Turkey says it will stage raids with Iran against Kurdish rebels
|Turkey and Iran will carry out a joint operation against the Kurdish rebels, according to Ankara’s interior minister.
Turkey has battled the Kurdish Workers’ Party (PKK) for decades, while the Iranian security forces have also fought its affiliate, the Party of Free Life of Kurdistan (PJAK). Both groups have bases in neighbouring Iraq.
“God willing, we will carry out a joint operation against the PKK together with Iran,” Interior Minister Suleyman Soylu told state media.
Turkey and many of its Western allies have listed the PKK as a “terrorist” group.
Soylu did not specify the details of the suggested operation, or the time and location. Al Jazeera did not get a response to Soylu’s comments from the Iranian authorities.
Turkish President Recep Tayyip Erdogan has previously said a joint operation would be conducted against their hideouts in Iraq.
In 2017, Erdogan also said a joint Turkish-Iranian operation against Kurdish fighters was “always on the agenda”.
He added that the two countries’ military chiefs discussed how to work against Kurdish fighters, but Iran’s Revolutionary Guards denied that at the time.
Crossborder operations
The PKK has waged a three-and-a-half decade violent campaign seeking independence against the Turkish state.
More recently, it sought more recently autonomy for Turkey’s Kurdish minority. This conflict has left tens of thousands dead.

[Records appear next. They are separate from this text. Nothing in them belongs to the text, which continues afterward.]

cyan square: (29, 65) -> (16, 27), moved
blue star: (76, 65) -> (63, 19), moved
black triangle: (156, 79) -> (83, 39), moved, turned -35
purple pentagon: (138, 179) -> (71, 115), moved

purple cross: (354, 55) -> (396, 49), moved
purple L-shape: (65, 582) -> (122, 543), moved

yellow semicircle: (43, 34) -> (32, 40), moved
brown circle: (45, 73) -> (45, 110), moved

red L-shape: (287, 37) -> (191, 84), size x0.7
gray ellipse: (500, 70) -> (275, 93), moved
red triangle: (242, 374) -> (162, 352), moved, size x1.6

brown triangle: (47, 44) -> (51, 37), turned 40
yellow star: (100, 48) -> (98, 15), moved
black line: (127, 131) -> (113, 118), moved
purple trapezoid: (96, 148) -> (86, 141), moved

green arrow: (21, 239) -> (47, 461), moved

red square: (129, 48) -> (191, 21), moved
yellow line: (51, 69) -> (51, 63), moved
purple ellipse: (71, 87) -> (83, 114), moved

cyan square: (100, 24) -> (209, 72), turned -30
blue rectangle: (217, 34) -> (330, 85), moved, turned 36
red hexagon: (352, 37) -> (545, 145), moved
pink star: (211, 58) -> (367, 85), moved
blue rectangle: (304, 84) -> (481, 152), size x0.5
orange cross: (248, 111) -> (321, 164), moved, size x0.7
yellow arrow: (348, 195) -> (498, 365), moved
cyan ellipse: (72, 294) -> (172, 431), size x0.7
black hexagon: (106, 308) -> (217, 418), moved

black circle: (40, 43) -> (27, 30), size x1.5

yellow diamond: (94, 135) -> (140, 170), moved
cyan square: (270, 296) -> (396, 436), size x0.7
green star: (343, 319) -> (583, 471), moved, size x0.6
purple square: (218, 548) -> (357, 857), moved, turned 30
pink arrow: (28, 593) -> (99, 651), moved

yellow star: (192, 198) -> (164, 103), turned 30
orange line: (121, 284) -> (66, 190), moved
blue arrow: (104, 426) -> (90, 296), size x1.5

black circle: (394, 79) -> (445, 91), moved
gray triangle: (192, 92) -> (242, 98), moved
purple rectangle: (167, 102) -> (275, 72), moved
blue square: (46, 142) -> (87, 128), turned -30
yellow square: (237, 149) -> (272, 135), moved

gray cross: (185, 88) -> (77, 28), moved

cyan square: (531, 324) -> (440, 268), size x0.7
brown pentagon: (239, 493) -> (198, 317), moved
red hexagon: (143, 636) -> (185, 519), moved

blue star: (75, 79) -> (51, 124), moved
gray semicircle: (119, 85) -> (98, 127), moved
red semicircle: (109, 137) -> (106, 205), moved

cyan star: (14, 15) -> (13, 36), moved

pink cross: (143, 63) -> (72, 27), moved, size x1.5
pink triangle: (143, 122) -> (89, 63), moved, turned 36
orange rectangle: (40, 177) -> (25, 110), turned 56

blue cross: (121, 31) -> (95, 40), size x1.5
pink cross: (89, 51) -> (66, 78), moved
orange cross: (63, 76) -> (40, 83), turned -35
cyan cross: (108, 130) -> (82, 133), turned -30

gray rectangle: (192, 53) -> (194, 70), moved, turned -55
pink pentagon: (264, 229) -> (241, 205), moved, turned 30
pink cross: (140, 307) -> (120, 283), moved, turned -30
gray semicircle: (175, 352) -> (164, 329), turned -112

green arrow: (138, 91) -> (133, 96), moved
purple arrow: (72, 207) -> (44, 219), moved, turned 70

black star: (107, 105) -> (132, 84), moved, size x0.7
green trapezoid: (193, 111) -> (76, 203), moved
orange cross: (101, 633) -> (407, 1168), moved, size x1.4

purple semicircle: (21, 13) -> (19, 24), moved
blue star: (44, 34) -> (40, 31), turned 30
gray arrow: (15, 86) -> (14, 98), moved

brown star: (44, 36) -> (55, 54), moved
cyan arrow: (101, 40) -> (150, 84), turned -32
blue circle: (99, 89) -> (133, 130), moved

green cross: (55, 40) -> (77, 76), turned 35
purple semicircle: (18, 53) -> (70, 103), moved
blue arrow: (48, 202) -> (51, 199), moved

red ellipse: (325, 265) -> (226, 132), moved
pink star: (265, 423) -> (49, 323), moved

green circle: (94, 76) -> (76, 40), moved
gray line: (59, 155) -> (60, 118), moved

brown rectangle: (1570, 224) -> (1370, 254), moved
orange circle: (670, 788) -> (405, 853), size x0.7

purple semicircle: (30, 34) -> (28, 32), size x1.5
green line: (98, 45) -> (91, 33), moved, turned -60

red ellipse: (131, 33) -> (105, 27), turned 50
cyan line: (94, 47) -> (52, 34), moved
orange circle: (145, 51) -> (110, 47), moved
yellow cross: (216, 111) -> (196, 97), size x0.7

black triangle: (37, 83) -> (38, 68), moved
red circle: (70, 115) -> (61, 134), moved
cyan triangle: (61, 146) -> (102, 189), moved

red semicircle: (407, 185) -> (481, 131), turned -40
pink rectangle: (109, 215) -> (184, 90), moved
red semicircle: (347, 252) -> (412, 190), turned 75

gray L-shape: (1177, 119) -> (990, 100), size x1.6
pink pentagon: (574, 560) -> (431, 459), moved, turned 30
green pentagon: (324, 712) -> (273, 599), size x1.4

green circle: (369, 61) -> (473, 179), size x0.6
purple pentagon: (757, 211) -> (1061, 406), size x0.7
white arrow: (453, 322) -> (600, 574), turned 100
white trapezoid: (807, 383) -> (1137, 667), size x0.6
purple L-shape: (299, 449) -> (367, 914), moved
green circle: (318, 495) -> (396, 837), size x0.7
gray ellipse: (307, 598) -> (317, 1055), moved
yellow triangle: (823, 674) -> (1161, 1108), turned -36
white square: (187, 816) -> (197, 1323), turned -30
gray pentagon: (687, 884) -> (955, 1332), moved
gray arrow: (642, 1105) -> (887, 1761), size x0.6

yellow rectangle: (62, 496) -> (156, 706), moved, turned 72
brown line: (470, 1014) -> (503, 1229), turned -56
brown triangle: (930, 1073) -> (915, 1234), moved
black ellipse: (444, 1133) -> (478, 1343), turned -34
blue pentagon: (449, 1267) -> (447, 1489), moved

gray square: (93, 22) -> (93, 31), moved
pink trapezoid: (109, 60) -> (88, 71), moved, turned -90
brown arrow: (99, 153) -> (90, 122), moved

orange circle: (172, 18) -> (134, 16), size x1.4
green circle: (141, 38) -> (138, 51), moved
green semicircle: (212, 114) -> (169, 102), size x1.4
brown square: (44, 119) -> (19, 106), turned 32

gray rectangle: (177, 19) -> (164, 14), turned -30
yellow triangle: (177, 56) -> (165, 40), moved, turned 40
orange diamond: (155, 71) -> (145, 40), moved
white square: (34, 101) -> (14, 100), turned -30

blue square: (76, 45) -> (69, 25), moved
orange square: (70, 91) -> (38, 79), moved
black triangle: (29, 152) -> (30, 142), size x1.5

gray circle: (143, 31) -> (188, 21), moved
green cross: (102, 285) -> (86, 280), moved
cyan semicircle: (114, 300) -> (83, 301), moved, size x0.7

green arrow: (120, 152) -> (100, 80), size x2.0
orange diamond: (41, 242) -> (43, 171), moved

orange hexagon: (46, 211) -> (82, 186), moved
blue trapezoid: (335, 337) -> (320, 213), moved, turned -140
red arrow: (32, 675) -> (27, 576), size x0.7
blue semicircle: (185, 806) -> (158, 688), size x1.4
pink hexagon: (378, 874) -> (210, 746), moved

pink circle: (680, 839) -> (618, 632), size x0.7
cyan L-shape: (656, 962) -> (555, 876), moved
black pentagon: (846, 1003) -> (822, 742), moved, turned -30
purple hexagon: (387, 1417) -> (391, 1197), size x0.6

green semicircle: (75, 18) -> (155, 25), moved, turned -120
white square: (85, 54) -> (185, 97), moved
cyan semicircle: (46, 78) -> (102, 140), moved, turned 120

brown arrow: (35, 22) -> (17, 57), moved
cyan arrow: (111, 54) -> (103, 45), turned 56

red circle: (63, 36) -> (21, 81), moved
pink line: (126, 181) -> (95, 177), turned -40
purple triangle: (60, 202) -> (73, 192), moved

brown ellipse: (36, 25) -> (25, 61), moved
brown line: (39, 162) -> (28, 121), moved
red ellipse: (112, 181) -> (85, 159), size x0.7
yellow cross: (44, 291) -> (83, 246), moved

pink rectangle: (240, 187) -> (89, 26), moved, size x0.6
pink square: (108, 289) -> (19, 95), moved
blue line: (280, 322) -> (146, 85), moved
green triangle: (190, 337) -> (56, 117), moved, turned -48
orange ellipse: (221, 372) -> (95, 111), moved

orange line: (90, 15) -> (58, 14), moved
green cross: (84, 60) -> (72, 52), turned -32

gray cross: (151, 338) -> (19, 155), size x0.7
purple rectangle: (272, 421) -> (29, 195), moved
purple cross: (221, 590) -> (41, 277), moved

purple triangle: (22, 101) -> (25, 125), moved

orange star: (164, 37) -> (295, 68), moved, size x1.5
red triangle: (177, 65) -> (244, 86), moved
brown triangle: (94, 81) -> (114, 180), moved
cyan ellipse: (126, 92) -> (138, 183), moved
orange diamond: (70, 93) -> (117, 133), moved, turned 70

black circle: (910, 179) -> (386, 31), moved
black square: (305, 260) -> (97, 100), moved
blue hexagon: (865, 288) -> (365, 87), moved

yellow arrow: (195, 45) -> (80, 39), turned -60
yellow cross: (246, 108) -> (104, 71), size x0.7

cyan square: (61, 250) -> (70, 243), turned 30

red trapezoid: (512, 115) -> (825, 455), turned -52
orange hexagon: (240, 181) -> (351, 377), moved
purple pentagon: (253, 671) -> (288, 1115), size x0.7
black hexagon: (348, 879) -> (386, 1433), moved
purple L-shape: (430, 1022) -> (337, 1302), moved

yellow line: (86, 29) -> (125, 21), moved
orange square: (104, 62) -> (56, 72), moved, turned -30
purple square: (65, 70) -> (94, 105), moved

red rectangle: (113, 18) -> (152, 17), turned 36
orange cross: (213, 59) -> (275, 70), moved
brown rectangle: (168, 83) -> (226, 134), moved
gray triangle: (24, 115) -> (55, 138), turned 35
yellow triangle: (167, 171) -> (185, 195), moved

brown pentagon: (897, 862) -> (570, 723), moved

The Turkish military has often bombed PKK bases in Iraq’s mountainous regions.
Despite backing opposing sides in the Syrian conflict, both neighbours, which see themselves as historically powerful regional leaders, have recently been working with Russia towards a political solution to the crisis.
Turkey backs moderate Syrian rebels in the conflict while Russia and Iran are the Syrian government’s principal foreign allies.
Ankara has conducted two military operations in Syria in the last three years targeting the Syrian Protection Units (YPG) fighters and its political wing, the Kurdish Democratic Union Party (PYD), which it considers “terrorist groups” with ties to the PKK.